The spirit manufactured in accordance with the traditional requirements of sake constitute merely approximately 30% of the total Japanese production. The remaining 70% of products available on the market are the so-called futsu-shu – “ordinary” sake of lower quality. Rise from which the futsu-shu is obtained is polished in as much as 70% and more alcohol is added during the manufacturing,

Drinking culture in Japan – how should we drink and serve sake?

And now, the crucial issue – how should we serve sake in order to bring out the fullness of its noble taste? In accordance with the Japanese tradition, during important ceremonies and banquets sake is drunk from earthen or porcelain sakazuki cups resembling bowls with a diameter of about 5-8 cm. During traditional Japanese wedding receptions, the bride and groom still need to drink sake from one shared decorative sakazuki. Its diameter can equal as much as 30 cm.

Sake can be served in two ways – cold or slightly heated. Nowadays, special glasses with a capacity of 110 or 60 ml are recommended for drinking chilled sake (at a temperature lower than the ambient temperature). It is also acceptable to use Bordeaux-type wine glasses. Their shape (bulbous, slightly elongated and slightly narrowed upwards) makes it possible for the alcohol aromas to spread properly. To serve sake cold (approx. 8-10°C) the slightly fruity ginjo, which aroma is not so noticeable when heated, is perfect.

The most traditional form of serving sake, however, is atsukan. To emphasize the taste of the spirit, it is heated to approx. 42-45°C. Special pots with a capacity of 150-300 ml, made of porcelain, copper or tin, are used to serve warm sake. Takkuri or chirori filled with alcohol are placed in hot water, which heats the contents of the 'glasses'. Sake is ready for consumption after 2-3 minutes.
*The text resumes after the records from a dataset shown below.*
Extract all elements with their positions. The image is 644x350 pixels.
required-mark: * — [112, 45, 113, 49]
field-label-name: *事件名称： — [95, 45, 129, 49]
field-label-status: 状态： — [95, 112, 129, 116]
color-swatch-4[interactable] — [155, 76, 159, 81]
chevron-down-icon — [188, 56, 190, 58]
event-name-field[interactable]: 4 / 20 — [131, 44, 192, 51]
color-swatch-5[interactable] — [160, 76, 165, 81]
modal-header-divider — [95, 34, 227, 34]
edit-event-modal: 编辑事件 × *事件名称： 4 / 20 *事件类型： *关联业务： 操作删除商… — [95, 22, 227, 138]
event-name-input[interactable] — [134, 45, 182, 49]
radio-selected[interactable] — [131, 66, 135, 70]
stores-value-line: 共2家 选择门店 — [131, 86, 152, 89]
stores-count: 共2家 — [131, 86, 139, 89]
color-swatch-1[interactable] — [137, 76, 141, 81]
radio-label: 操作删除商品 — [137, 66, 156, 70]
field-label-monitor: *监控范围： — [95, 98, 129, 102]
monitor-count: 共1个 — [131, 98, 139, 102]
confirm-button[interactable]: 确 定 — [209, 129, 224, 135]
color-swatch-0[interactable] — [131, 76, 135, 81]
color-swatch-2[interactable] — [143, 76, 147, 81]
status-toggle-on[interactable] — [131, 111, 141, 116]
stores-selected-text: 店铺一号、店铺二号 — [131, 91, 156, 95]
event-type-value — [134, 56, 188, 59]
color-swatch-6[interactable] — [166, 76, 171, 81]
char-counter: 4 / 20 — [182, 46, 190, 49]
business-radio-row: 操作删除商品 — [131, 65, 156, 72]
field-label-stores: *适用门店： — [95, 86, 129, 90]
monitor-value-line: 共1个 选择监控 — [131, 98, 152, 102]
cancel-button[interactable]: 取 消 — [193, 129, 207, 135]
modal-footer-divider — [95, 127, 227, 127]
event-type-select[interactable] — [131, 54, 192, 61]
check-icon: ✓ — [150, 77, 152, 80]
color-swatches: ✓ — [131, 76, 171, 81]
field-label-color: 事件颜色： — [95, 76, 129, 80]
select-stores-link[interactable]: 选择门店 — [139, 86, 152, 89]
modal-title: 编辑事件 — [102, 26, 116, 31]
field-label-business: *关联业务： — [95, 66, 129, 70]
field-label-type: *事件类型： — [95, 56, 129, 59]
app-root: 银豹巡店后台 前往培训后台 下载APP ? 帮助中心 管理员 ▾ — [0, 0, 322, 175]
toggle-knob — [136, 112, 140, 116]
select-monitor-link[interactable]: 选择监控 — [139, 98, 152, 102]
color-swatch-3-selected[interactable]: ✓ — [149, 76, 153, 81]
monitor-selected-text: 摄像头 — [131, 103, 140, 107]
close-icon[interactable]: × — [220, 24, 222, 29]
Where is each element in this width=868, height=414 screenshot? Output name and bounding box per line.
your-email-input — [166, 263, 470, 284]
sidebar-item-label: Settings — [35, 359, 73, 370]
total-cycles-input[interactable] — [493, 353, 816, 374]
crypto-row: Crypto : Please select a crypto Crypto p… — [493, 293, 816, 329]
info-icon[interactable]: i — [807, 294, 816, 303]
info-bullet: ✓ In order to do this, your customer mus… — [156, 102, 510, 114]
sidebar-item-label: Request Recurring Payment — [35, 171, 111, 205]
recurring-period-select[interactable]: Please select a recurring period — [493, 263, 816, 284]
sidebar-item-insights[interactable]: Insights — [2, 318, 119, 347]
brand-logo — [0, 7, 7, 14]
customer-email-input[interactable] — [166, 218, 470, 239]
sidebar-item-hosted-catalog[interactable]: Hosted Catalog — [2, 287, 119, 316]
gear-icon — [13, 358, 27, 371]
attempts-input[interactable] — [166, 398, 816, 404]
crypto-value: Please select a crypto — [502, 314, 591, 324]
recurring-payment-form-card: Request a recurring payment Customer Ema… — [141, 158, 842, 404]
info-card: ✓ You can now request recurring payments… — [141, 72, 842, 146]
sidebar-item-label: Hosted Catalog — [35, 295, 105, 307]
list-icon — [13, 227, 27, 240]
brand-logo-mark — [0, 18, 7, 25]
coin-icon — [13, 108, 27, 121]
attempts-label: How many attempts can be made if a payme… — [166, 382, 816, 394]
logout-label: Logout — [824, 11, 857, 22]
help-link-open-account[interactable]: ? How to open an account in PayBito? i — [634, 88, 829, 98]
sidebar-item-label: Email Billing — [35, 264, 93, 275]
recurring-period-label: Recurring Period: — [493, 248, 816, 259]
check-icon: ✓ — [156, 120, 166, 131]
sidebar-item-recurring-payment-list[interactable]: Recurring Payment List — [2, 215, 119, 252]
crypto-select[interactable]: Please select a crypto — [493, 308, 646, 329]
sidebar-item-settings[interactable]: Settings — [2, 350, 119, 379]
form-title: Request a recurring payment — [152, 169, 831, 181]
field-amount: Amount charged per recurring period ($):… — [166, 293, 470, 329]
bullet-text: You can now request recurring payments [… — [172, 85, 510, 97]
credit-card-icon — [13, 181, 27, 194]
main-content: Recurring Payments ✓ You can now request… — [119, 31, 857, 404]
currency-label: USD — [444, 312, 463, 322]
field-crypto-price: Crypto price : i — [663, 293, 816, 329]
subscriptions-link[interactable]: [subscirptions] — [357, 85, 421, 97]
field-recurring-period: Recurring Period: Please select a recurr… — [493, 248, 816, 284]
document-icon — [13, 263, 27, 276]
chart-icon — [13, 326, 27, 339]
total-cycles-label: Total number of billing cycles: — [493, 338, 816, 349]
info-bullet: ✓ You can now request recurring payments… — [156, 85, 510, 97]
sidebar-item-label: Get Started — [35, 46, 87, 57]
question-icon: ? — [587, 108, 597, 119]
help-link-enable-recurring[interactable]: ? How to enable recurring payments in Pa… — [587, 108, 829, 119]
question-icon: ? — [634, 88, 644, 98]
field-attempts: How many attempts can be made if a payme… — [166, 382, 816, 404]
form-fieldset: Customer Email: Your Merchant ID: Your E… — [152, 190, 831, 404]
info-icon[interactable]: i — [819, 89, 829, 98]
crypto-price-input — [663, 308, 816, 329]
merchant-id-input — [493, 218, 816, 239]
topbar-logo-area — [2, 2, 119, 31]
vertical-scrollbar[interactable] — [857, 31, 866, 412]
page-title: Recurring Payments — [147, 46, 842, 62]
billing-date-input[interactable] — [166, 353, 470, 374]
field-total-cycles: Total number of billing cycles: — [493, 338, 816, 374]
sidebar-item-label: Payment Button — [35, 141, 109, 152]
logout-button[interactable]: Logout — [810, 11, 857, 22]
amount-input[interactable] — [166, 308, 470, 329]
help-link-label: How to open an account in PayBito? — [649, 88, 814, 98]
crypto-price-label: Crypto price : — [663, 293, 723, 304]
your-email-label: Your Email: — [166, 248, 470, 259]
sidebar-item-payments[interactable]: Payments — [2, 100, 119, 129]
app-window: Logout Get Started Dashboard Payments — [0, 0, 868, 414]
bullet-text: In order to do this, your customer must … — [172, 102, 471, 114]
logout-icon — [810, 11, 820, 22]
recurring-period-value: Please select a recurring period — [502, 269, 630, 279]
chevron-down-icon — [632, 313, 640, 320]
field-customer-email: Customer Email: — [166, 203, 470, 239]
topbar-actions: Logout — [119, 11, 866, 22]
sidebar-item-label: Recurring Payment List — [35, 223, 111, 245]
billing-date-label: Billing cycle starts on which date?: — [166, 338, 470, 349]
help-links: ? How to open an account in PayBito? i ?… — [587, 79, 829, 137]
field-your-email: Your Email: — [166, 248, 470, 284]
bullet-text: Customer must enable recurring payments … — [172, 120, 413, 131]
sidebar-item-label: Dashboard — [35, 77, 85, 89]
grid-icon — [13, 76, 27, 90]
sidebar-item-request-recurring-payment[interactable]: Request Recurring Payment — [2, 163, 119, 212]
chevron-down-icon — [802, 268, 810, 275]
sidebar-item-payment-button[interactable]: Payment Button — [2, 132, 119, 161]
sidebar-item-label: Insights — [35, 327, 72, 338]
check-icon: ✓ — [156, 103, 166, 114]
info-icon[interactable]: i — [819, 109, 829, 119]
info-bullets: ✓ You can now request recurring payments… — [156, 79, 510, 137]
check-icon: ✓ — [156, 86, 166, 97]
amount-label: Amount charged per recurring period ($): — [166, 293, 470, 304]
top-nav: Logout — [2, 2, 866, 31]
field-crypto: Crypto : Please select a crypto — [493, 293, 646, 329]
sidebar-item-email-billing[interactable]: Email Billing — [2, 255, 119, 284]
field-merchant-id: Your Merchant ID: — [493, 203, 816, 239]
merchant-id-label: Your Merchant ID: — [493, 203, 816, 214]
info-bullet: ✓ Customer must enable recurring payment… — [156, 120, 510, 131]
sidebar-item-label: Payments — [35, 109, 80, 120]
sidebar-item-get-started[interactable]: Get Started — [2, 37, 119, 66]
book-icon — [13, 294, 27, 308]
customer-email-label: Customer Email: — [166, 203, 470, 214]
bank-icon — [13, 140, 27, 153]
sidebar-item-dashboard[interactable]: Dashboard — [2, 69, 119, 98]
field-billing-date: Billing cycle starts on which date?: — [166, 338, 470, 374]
Being careful and keeping an eye on the temperature of the liquid, one can also heat sake in an oven or a microwave oven.

Less acidic – in comparison to wine – and a bit tart taste of sake blends perfectly with many dishes of Japanese and not only cuisine. It is perfect when accompanying fresh fish, dishes with soy sauce, thick miso soups and even cheese. Water is also often served with sake to help clean the taste buds and soothe the body's reaction to alcohol. Bottles with sake should be stored in cool and shaded places. Sunlight and high temperatures may affect the taste of the beverage.

Although, the residents of the Cherry Blossom Land are equally keen on opting for light, refreshing beer, sake still attracts them with its original taste. In Japan there are still small plants producing local sake varieties in line with the methods that have been tried and tested for centuries. It is worth to include them in your travel plans in order to taste the famous “samurai’s drink” and feel the atmosphere of traditional Japanese production.